Я лежал на дне машины, вспоминал эту пальму, так неожиданно появившуюся после необычной фауны Пекаря, и меня наполняло ощущение спокойствия, даже эйфории. И снова я почувствовал, будто возвращаюсь домой, в свою собственную утраченную страну.

Постепенно пальмы стали встречаться чаще. К полудню мы достигли полностью терраформированной лесистой местности. На деревьях болтали попугаи, лакомясь фруктами; мы, несомненно, добрались до земель ябандзинов.

Мы остановились на ночь и два следующих дня двигались вдоль берега на юг. Днем и ночью дул сильный ветер, он летел с холодных морей на нагретую сушу и иногда достигал силы шквала. Но море здесь представляло собой узкую ленту, и поэтому бури приносили мало дождей. Пыль, поднятая в пустыне ветром, окрасила небо в тусклый желто – коричневый цвет, и закаты и восходы стали особенно великолепны. Я чувствовал себя крепче и вечером лежал у костра и слушал разговоры.

Абрайра весь день тревожилась, напрягалась и потому очень устала. Когда к ней обращались, нужно было повторить два – три раза, чтобы она ответила. После того как Мавро лег спать, Перфекто спросил:

– Что у тебя на уме, сестренка?

– Я только… не знаю. Хочу ее. Хочу эту планету!

– Да, – энергично подхватил Перфекто. – Понимаю. Я тоже чувствую это.

Абрайра спросила:

– Помнишь, каково жилось в нашем поселке, в Темуко, когда мы были детьми? У нас ничего не было! Абсолютно ничего, что можно было бы назвать своим! Капитан Гуэррера давал нам одежду или игрушки, но ничего не принадлежало мне – мне одной. Давая нам обувь, он всегда повторял: «Не забывай делиться с другими». Мне это было ненавистно.

– Знаю, – сказал Перфекто. – Я тоже это ненавидел.

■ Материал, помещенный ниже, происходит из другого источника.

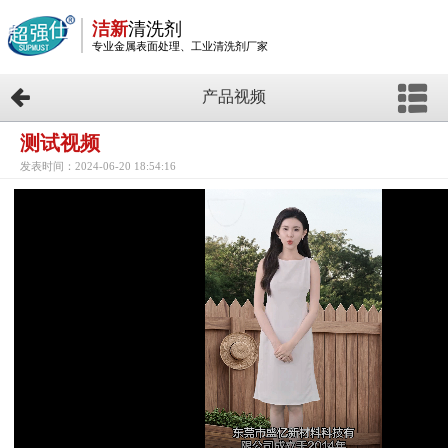
洁新
清洗剂
专业金属表面处理、工业清洗剂厂家
产品视频
测试视频
发表时间：2024-06-20 18:54:16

Нас создали, чтобы мы защищали свою территорию, а потом ничего нам не дали.

Абрайра рассмеялась.

– Помнишь, как мы детьми прятали вещи под кроватью? И время от времени приходил Гуэррера и все отбирал. Я нашла в канаве куклу и несколько месяцев прятала ее; она мне была нужна не потому, что была красивая, чистая, вовсе нет – она была моя.

Перфекто улыбнулся.

– Si. Гирон и его палки. Помнишь, как он приносил домой палки. Ничего особенного в них не было, простые палки. Если он еще жив, я думаю, у него дома их горы.

– Вот что я чувствую, – сказала Абрайра. – Хочу эту планету, как Гирон хотел свои палки. Хочу дом. Так хочу, что ни о чем другом не могу думать! Если мы выиграем эту войну, я, наверное, умру от радости.

– Ах, – сказал Перфекто, – как было бы хорошо! Иметь целую планету в своем распоряжении. Это желание – наша сущность. Никогда не думал, что захочу чего‑нибудь так сильно. Но убивать ябандзинов я не хочу. Мне жаль того, что с ними случится, когда мы достигнем Хотокэ‑но‑Дза.

 

* * *

 

На третий день, продолжая идти вдоль берега, мы увидели первые признаки цивилизации: в море уходил причал, и на камне был нарисован один японский иероглиф, одно слово. Я не знал, что оно означает, но, казалось, это предупреждение. Над иероглифом был нарисован белый самурайский меч, а еще выше – кровавый глаз.

Мы остановили машину и долго смотрели на эти символы.

– Как ты считаешь, это предупреждение? – спросил Перфекто.

– Не знаю, – ответила Абрайра, – но мы явно недалеко от Хотокэ‑но‑Дза. Может, всего в нескольких километрах.

– Нет, – сказал Мавро, – не думаю. Мы не можем оказаться так близко. Я долго изучал карту. Видимо, нам еще километров двести.

Абрайра сказала:

– Хочешь пойти вперед вслепую? Мы даже не знаем, виден ли город с берега.